The stacking classifier achieved an F1 score of 94.2%, with precision at 98% and recall at 91% on the training dataset. On the unseen test set, the model achieved an F1 score of 90%, confirming its generalizability. Notably, textual features (extracted from source code using tools like Packj) contributed significantly to performance, particularly when identifying suspicious API usage.

We also analyzed feature importance and found that metadata-based indicators such as invalid homepage, invalid author email, and license mismatch were among the most predictive features, often more so than code-level indicators. This suggests that attacker behavior is often visible in how a PyPI package is configured and published, not just in what its code does.

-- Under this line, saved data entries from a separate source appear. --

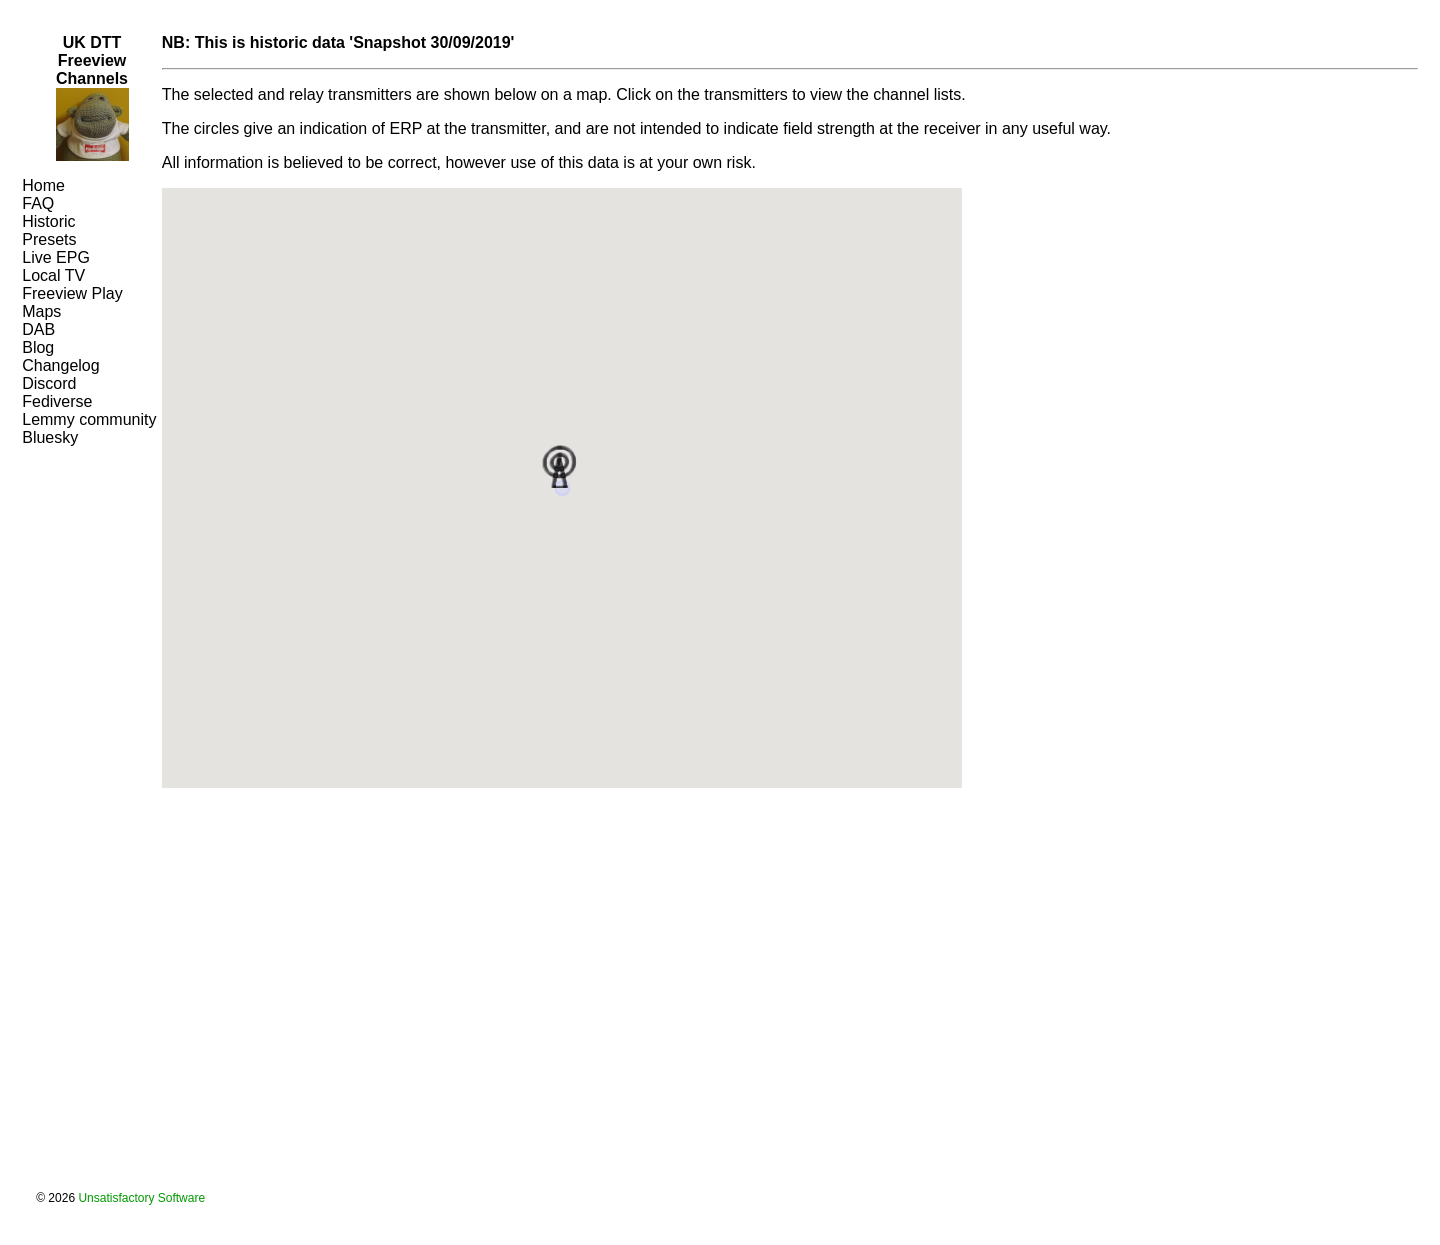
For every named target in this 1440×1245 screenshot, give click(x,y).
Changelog (60, 365)
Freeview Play (72, 293)
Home (43, 185)
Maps (41, 311)
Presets (49, 239)
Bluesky (50, 437)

When evaluated on a separate test set of previously unseen PyPI packages, the model maintained similarly strong performance. This shows it generalizes well and can serve as an early-warning system for malicious package detection. Since our approach does not rely on deep static or dynamic analysis, it remains lightweight and suitable for real-time integration into package registries or continuous integration pipelines.

By combining machine learning with targeted feature design, we offer a practical and proactive method for identifying threats in the Python software supply chain. Our results show that metadata-driven models combined with text features can effectively surface early signals of malicious intent helping protect developers and users from compromised PyPI packages before they reach widespread adoption.